Input data below:

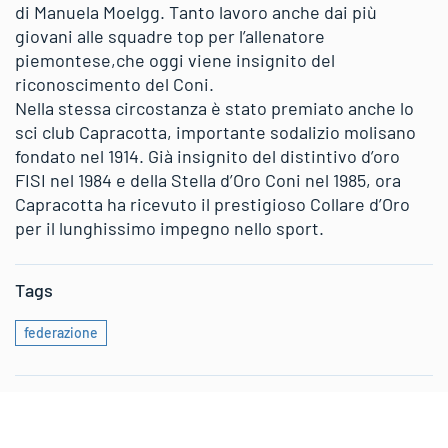
di Manuela Moelgg. Tanto lavoro anche dai più
giovani alle squadre top per l’allenatore
piemontese,che oggi viene insignito del
riconoscimento del Coni.
Nella stessa circostanza è stato premiato anche lo
sci club Capracotta, importante sodalizio molisano
fondato nel 1914. Già insignito del distintivo d’oro
FISI nel 1984 e della Stella d’Oro Coni nel 1985, ora
Capracotta ha ricevuto il prestigioso Collare d’Oro
per il lunghissimo impegno nello sport.
Tags
federazione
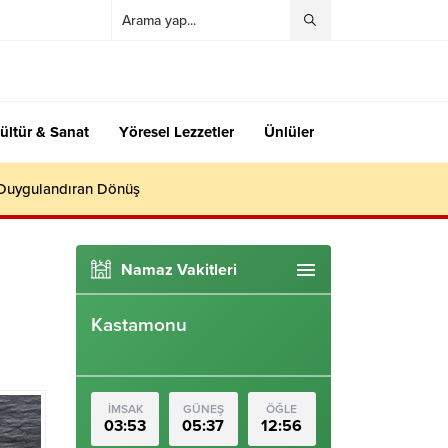
ültür & Sanat
Yöresel Lezzetler
Ünlüler
 Duygulandıran Dönüş
Namaz Vakitleri
Kastamonu
İMSAK
GÜNEŞ
ÖĞLE
03:53
05:37
12:56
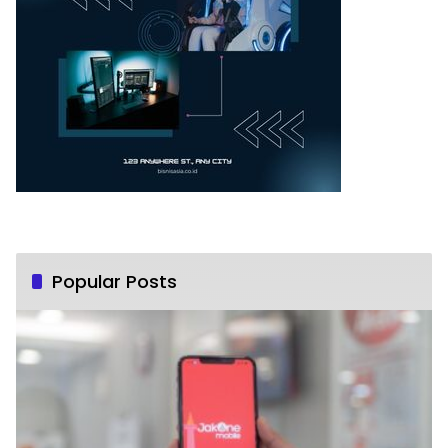
Popular Posts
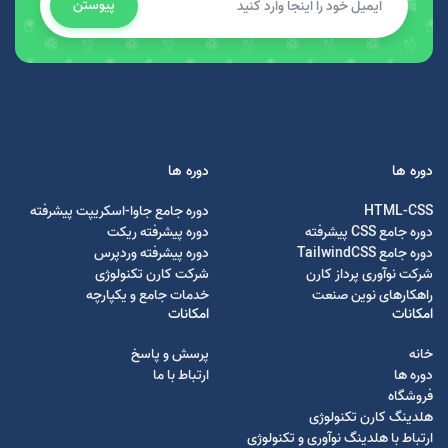
پیوستن
دوره ها
دوره ها
HTML-CSS
دوره جامع جاوا-اسکریپت پیشرفته
دوره جامع CSS پیشرفته
دوره پیشرفته ریکت
دوره جامع TailwindCSS
دوره پیشرفته وردپرس
شرکت نوآوری پرداز کارن
شرکت کارن تکنولوژی
راهکارهای نوین صنعت
خدمات جامع و یکپارچه
امکانات
امکانات
خانه
پرسش و پاسخ
دوره ها
ارتباط با ما
فروشگاه
هلدینگ کارن تکنولوژی
ارتباط با هلدینگ نوآوری و تکنولوژی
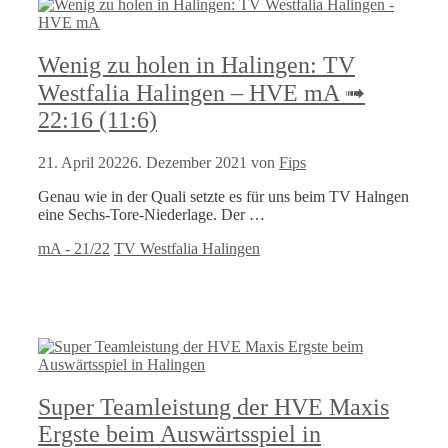
Wenig zu holen in Halingen: TV
Westfalia Halingen – HVE mA ➟
22:16 (11:6)
21. April 2022
6. Dezember 2021
von
Fips
Genau wie in der Quali setzte es für uns beim TV Halngen
eine Sechs-Tore-Niederlage. Der …
Kategorien
Schlagwörter
mA - 21/22
TV Westfalia Halingen
Super Teamleistung der HVE Maxis
Ergste beim Auswärtsspiel in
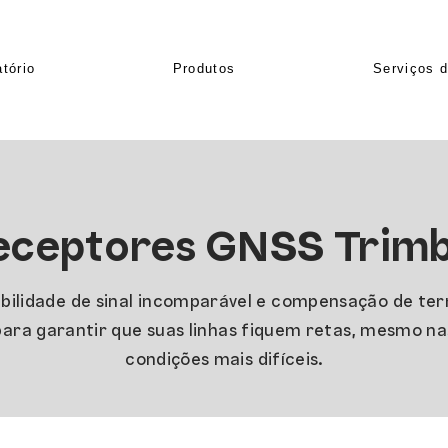
tório
Produtos
Serviços 
eceptores GNSS Trimb
bilidade de sinal incomparável e compensação de te
para garantir que suas linhas fiquem retas, mesmo na
condições mais difíceis.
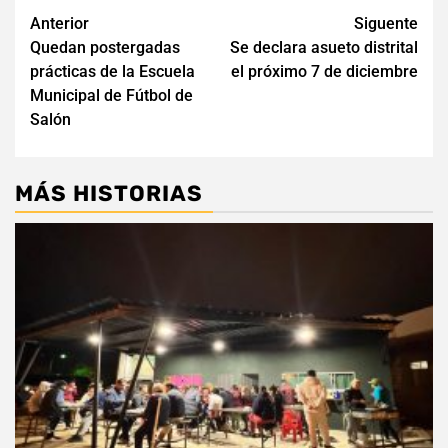
Navegación
Anterior
Siguente
Quedan postergadas
Se declara asueto distrital
de
prácticas de la Escuela
el próximo 7 de diciembre
entradas
Municipal de Fútbol de
Salón
MÁS HISTORIAS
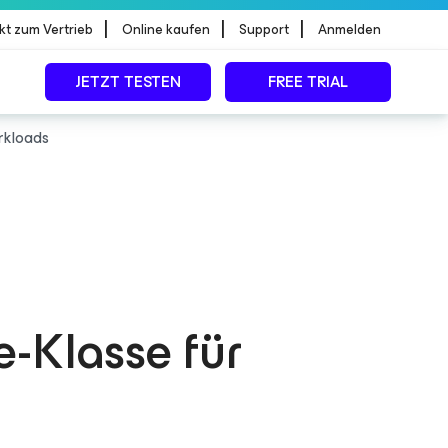
|
|
|
kt zum Vertrieb
Online kaufen
Support
Anmelden
JETZT TESTEN
FREE TRIAL
orkloads
e-Klasse für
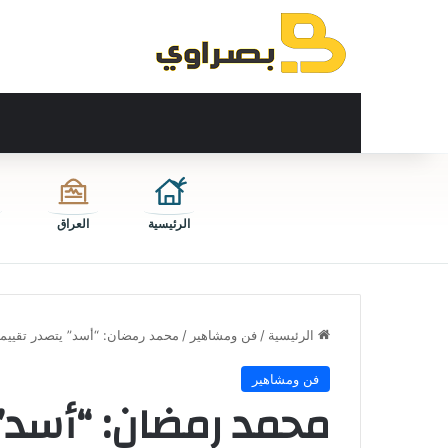
الرئيسية
العراق
الرئيسية
/
فن ومشاهير
/
محمد رمضان: “أسد” يتصدر تقييما
فن ومشاهير
محمد رمضان: “أسد” 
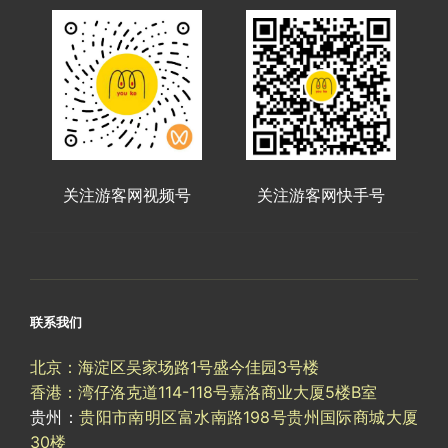
关注游客网视频号
关注游客网快手号
联系我们
北京：海淀区吴家场路1号盛今佳园3号楼
香港：湾仔洛克道114-118号嘉洛商业大厦5楼B室
贵州：
贵阳市南明区富水南路198号贵州国际商城大厦
30楼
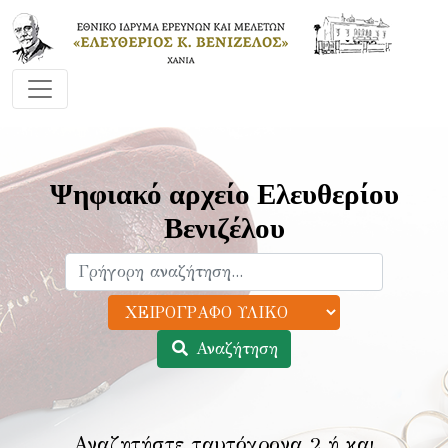
Ψηφιακό αρχείο Ελευθερίου
Βενιζέλου
Αναζήτηση
Αναζητήστε ταυτόχρονα 2 ή και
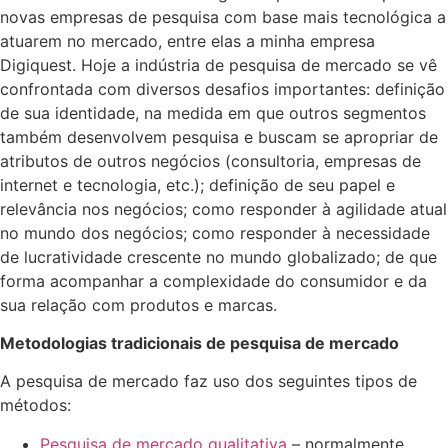
novas empresas de pesquisa com base mais tecnológica a
atuarem no mercado, entre elas a minha empresa
Digiquest. Hoje a indústria de pesquisa de mercado se vê
confrontada com diversos desafios importantes: definição
de sua identidade, na medida em que outros segmentos
também desenvolvem pesquisa e buscam se apropriar de
atributos de outros negócios (consultoria, empresas de
internet e tecnologia, etc.); definição de seu papel e
relevância nos negócios; como responder à agilidade atual
no mundo dos negócios; como responder à necessidade
de lucratividade crescente no mundo globalizado; de que
forma acompanhar a complexidade do consumidor e da
sua relação com produtos e marcas.
Metodologias tradicionais de pesquisa de mercado
A pesquisa de mercado faz uso dos seguintes tipos de
métodos:
Pesquisa de mercado qualitativa
– normalmente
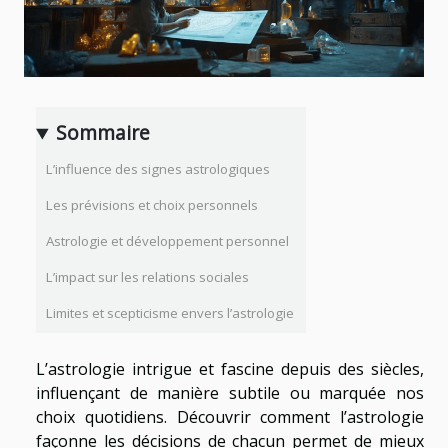
Sommaire
L’influence des signes astrologiques
Les prévisions et choix personnels
Astrologie et développement personnel
L’impact sur les relations sociales
Limites et scepticisme envers l’astrologie
L’astrologie intrigue et fascine depuis des siècles,
influençant de manière subtile ou marquée nos
choix quotidiens. Découvrir comment l’astrologie
façonne les décisions de chacun permet de mieux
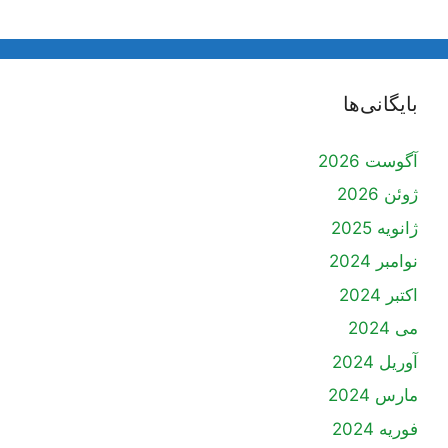
بایگانی‌ها
آگوست 2026
ژوئن 2026
ژانویه 2025
نوامبر 2024
اکتبر 2024
می 2024
آوریل 2024
مارس 2024
فوریه 2024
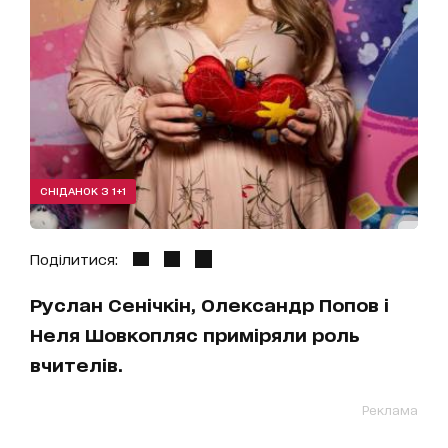
СНІДАНОК З 1+1
Поділитися:
Руслан Сенічкін, Олександр Попов і
Неля Шовкопляс приміряли роль
вчителів.
Реклама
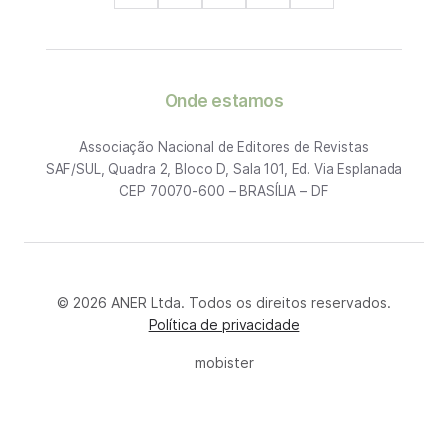
Onde estamos
Associação Nacional de Editores de Revistas
SAF/SUL, Quadra 2, Bloco D, Sala 101, Ed. Via Esplanada
CEP 70070-600 – BRASÍLIA – DF
© 2026 ANER Ltda. Todos os direitos reservados.
Política de privacidade
mobister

End of Input data.

## Task requirements
From the line containing "Руслан Сенічкін, Олександр Попов і" down to the last line of the entries above, set down every line exactly. Omit all pictures.

## Exercise answer
Руслан Сенічкін, Олександр Попов і
Неля Шовкопляс приміряли роль
вчителів.
Реклама
Onde estamos
Associação Nacional de Editores de Revistas
SAF/SUL, Quadra 2, Bloco D, Sala 101, Ed. Via Esplanada
CEP 70070-600 – BRASÍLIA – DF
© 2026 ANER Ltda. Todos os direitos reservados.
Política de privacidade
mobister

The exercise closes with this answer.